There are many ways in which it was a real sign of privilege. Because I was someone who was expected to be sexual, me saying that I wasn't garnered attention [while] friends of mine, women of color, weren't taken seriously because they were already sexualized. This was really true in the early days of the press the ace community got. I was chosen as a poster child, and I think part of the reason I was chosen was because a lot of the sexist, racist, ableist ways in which asexuality was dismissed couldn't be applied to me. I could be presented as someone who could speak with authority and be believed. I was presented as someone who could have sex if they wanted to. I was presented as someone who should be sexual. If it was an older person, or a woman, or woman of color, there are other narratives about their sexuality. Even when exploring emotional and physical intimacy with other men, I was often doing so with less fear than friends of mine who were not cisgender. I think privilege aside, it meant that I was often in situations where the only acceptable path for me to express intimacy was sexually, where any way I expressed intimacy would be read as sexual. It was difficult for me to express that I was intellectually interested sometimes. It was difficult for me to express that I was interested in connecting with someone emotionally, outside the implications of sexual intimacy, because that was so culturally programmed. It's a stigma that I felt all the time, a perception of my body as sexually aggressive, as something I constantly had to escape. I developed a lot of tactics for doing that: keeping people from reading my interest in them as sexual. But that was a constant challenge to communicate a path to intimacy that both exists and is not a sexual alternative.

LTA: How have you seen the reception of your identity and the movement around asexuality transform over time?

The movement has made incredible progress from a place where most of our culture considered us a mystery, oddity, or even threat, to a place where we are widely acknowledged as an important part of the spectrum of queer identity. Our role in sexual liberation is pretty widely understood. Sexual intimacy plays an important role in queer liberation. I think we are moving from a place that is really grounded in whiteness, able experiences, and cisgender experiences, to a place that is more intersectional.

Photo courtesy of David Jay

Photo courtesy of David Jay

“Queerness is about giving people the tools they need to understand and figure themselves out.”

— DAVID JAY

LTA: How do you think the asexual community could gain more mainstream representation, and not just in the queer community.
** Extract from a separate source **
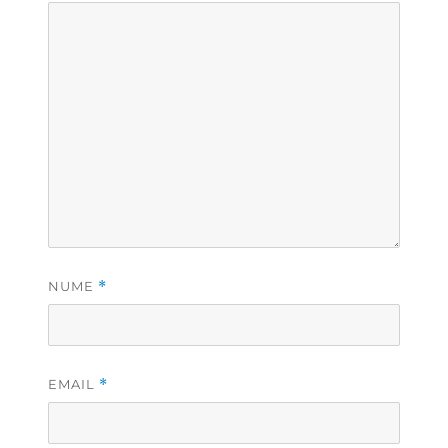
NUME
*
EMAIL
*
A couple years ago, the organization GLAAD put out a campaign about promoting allyship called "A is For Ally," and it pissed off a bunch of aces on Tumblr. So GLAAD invited me and other asexual figures to talk to them about asexuality. At that point, there were no ace characters in TV shows. What we had was a bunch of characters that had referenced asexuality – Sherlock, Dr. Who, Sheldon from the Big Bang Theory. These were characters who explicitly or implicitly were described as not being interested in sexuality and were also described as either strongly neurodivergent, psycho, sociopathic, or actively not human. These characters were exclusively skinny and intellectual.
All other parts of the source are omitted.